◆ Dataset records
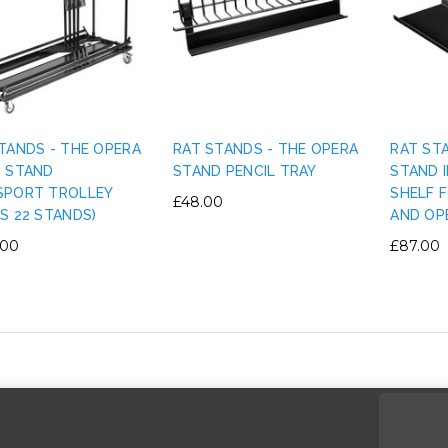
TANDS - THE OPERA
RAT STANDS - THE OPERA
RAT ST
C STAND
STAND PENCIL TRAY
STAND 
SPORT TROLLEY
SHELF 
£48.00
S 22 STANDS)
AND OP
.00
£87.00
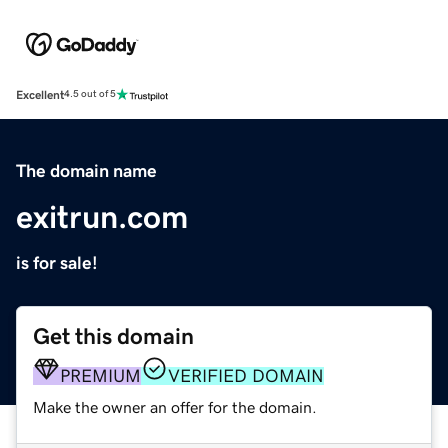
Excellent
4.5 out of 5
The domain name
exitrun.com
is for sale!
Get this domain
PREMIUM
VERIFIED DOMAIN
Make the owner an offer for the domain.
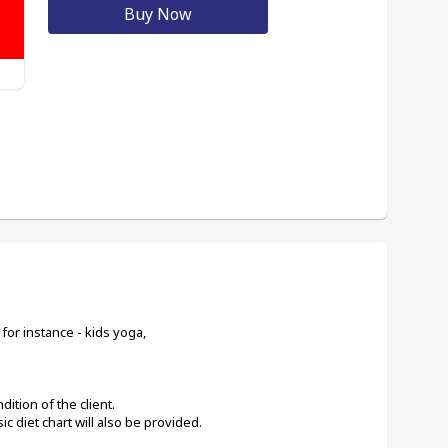
Buy Now
for instance - kids yoga,
ition of the client. 
c diet chart will also be provided.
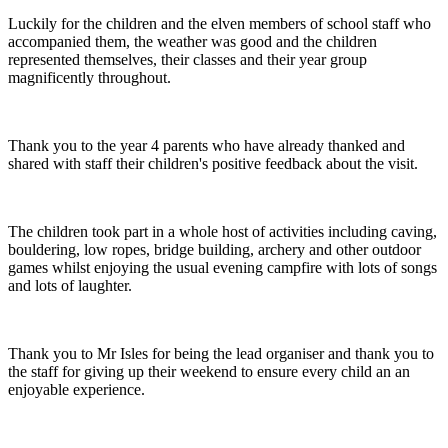
Luckily for the children and the elven members of school staff who
accompanied them, the weather was good and the children
represented themselves, their classes and their year group
magnificently throughout.
Thank you to the year 4 parents who have already thanked and
shared with staff their children's positive feedback about the visit.
The children took part in a whole host of activities including caving,
bouldering, low ropes, bridge building, archery and other outdoor
games whilst enjoying the usual evening campfire with lots of songs
and lots of laughter.
Thank you to Mr Isles for being the lead organiser and thank you to
the staff for giving up their weekend to ensure every child an an
enjoyable experience.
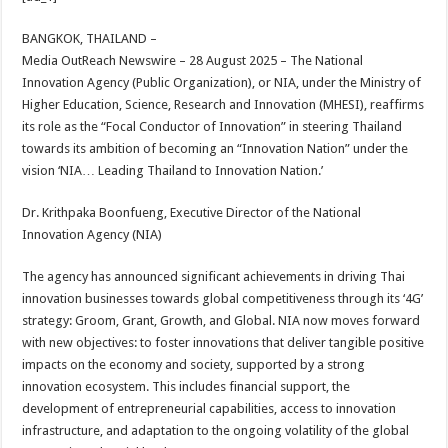
at
e
tt
er
ar
sA
b
er
es
e
BANGKOK, THAILAND –
Media OutReach Newswire – 28 August 2025 – The National
p
o
t
Innovation Agency (Public Organization), or NIA, under the Ministry of
p
o
Higher Education, Science, Research and Innovation (MHESI), reaffirms
its role as the “Focal Conductor of Innovation” in steering Thailand
k
towards its ambition of becoming an “Innovation Nation” under the
vision ‘NIA… Leading Thailand to Innovation Nation.’
Dr. Krithpaka Boonfueng, Executive Director of the National
Innovation Agency (NIA)
The agency has announced significant achievements in driving Thai
innovation businesses towards global competitiveness through its ‘4G’
strategy: Groom, Grant, Growth, and Global. NIA now moves forward
with new objectives: to foster innovations that deliver tangible positive
impacts on the economy and society, supported by a strong
innovation ecosystem. This includes financial support, the
development of entrepreneurial capabilities, access to innovation
infrastructure, and adaptation to the ongoing volatility of the global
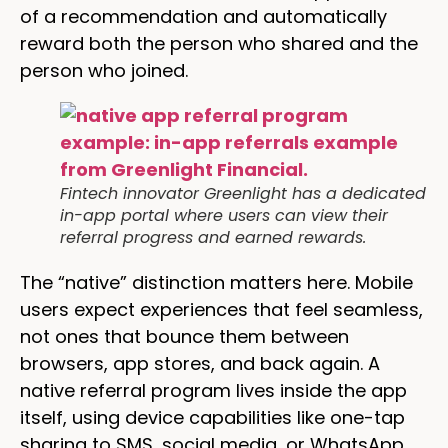
of a recommendation and automatically
reward both the person who shared and the
person who joined.
Fintech innovator Greenlight has a dedicated
in-app portal where users can view their
referral progress and earned rewards.
The “native” distinction matters here. Mobile
users expect experiences that feel seamless,
not ones that bounce them between
browsers, app stores, and back again. A
native referral program lives inside the app
itself, using device capabilities like one-tap
sharing to SMS, social media, or WhatsApp,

◆ Your instructions
Your answer should be a single number: the tally of lines in the entries that include the word "children".

◆ Answer space
4